WHAT YOU SHOULD DO - Exact reproduction is needed for the lines from the one with "Les salles P, Q, R, S, T, U, V, W et X" to the end of the listing below, and for no other lines.

EXERCISE INPUT -
--*--
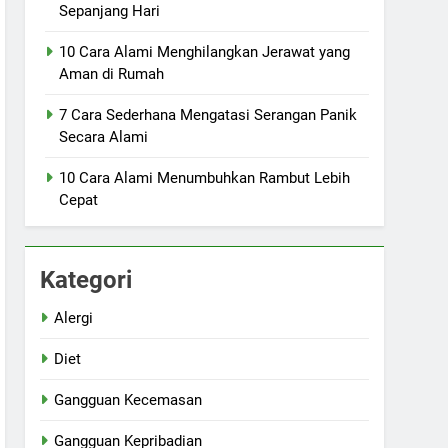
Sepanjang Hari
10 Cara Alami Menghilangkan Jerawat yang
Aman di Rumah
7 Cara Sederhana Mengatasi Serangan Panik
Secara Alami
10 Cara Alami Menumbuhkan Rambut Lebih
Cepat
Kategori
Alergi
Diet
Gangguan Kecemasan
Gangguan Kepribadian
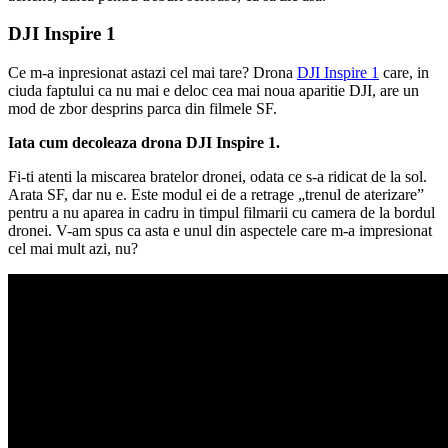
DJI Inspire 1
Ce m-a inpresionat astazi cel mai tare? Drona
DJI Inspire 1
care, in
ciuda faptului ca nu mai e deloc cea mai noua aparitie DJI, are un
mod de zbor desprins parca din filmele SF.
Iata cum decoleaza drona DJI Inspire 1.
Fi-ti atenti la miscarea bratelor dronei, odata ce s-a ridicat de la sol.
Arata SF, dar nu e. Este modul ei de a retrage „trenul de aterizare”
pentru a nu aparea in cadru in timpul filmarii cu camera de la bordul
dronei. V-am spus ca asta e unul din aspectele care m-a impresionat
cel mai mult azi, nu?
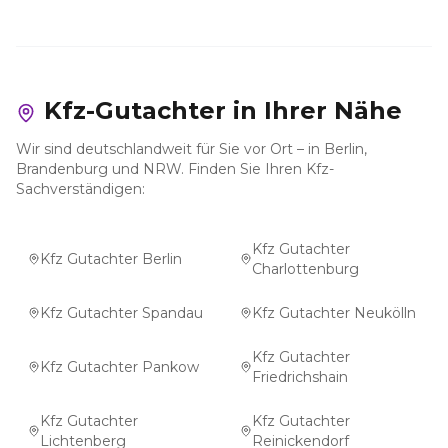
Kfz-Gutachter in Ihrer Nähe
Wir sind deutschlandweit für Sie vor Ort – in Berlin,
Brandenburg und NRW. Finden Sie Ihren Kfz-
Sachverständigen:
Kfz Gutachter
Kfz Gutachter Berlin
Charlottenburg
Kfz Gutachter Spandau
Kfz Gutachter Neukölln
Kfz Gutachter
Kfz Gutachter Pankow
Friedrichshain
Kfz Gutachter
Kfz Gutachter
Lichtenberg
Reinickendorf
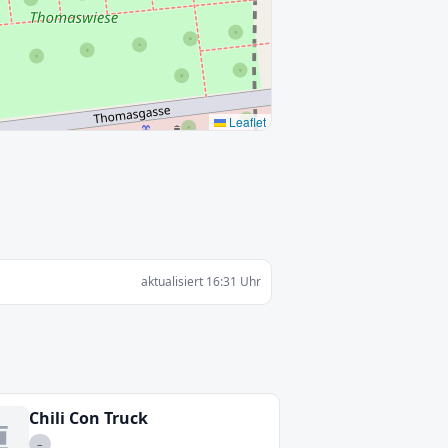
Leaflet
aktualisiert 16:31 Uhr
Chili Con Truck
–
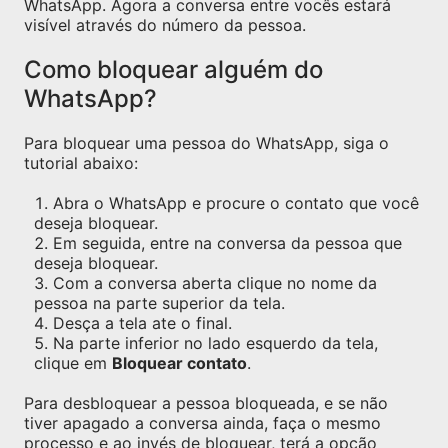
WhatsApp. Agora a conversa entre vocês estará
visível através do número da pessoa.
Como bloquear alguém do
WhatsApp?
Para bloquear uma pessoa do WhatsApp, siga o
tutorial abaixo:
Abra o WhatsApp e procure o contato que você
deseja bloquear.
Em seguida, entre na conversa da pessoa que
deseja bloquear.
Com a conversa aberta clique no nome da
pessoa na parte superior da tela.
Desça a tela ate o final.
Na parte inferior no lado esquerdo da tela,
clique em
Bloquear contato
.
Para desbloquear a pessoa bloqueada, e se não
tiver apagado a conversa ainda, faça o mesmo
processo e ao invés de bloquear, terá a opção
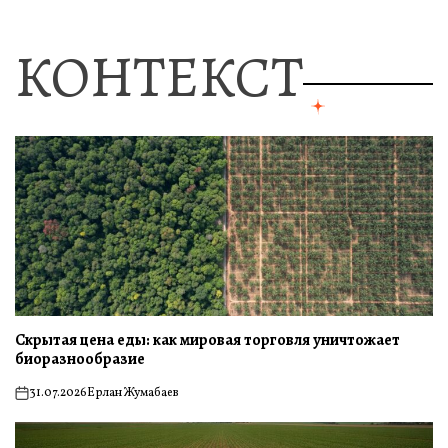
КОНТЕКСТ
Скрытая цена еды: как мировая торговля уничтожает
биоразнообразие
31.07.2026
Ерлан Жумабаев
on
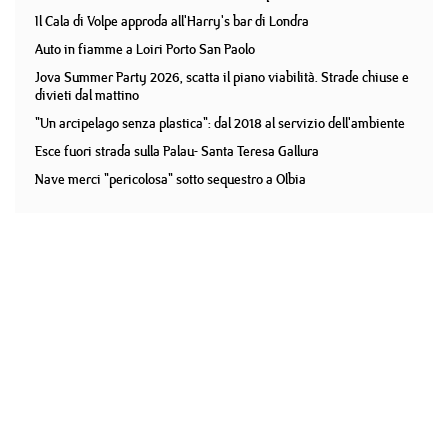
Il Cala di Volpe approda all'Harry's bar di Londra
Auto in fiamme a Loiri Porto San Paolo
Jova Summer Party 2026, scatta il piano viabilità. Strade chiuse e
divieti dal mattino
"Un arcipelago senza plastica": dal 2018 al servizio dell'ambiente
Esce fuori strada sulla Palau- Santa Teresa Gallura
Nave merci "pericolosa" sotto sequestro a Olbia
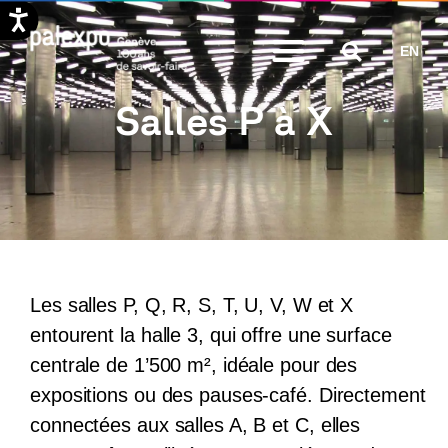
Aller
EN
au
contenu
Salles P à X
Les salles P, Q, R, S, T, U, V, W et X
entourent la halle 3, qui offre une surface
centrale de 1’500 m², idéale pour des
expositions ou des pauses-café. Directement
connectées aux salles A, B et C, elles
--*--
ANSWER AREA -
Les salles P, Q, R, S, T, U, V, W et X
entourent la halle 3, qui offre une surface
centrale de 1’500 m², idéale pour des
expositions ou des pauses-café. Directement
connectées aux salles A, B et C, elles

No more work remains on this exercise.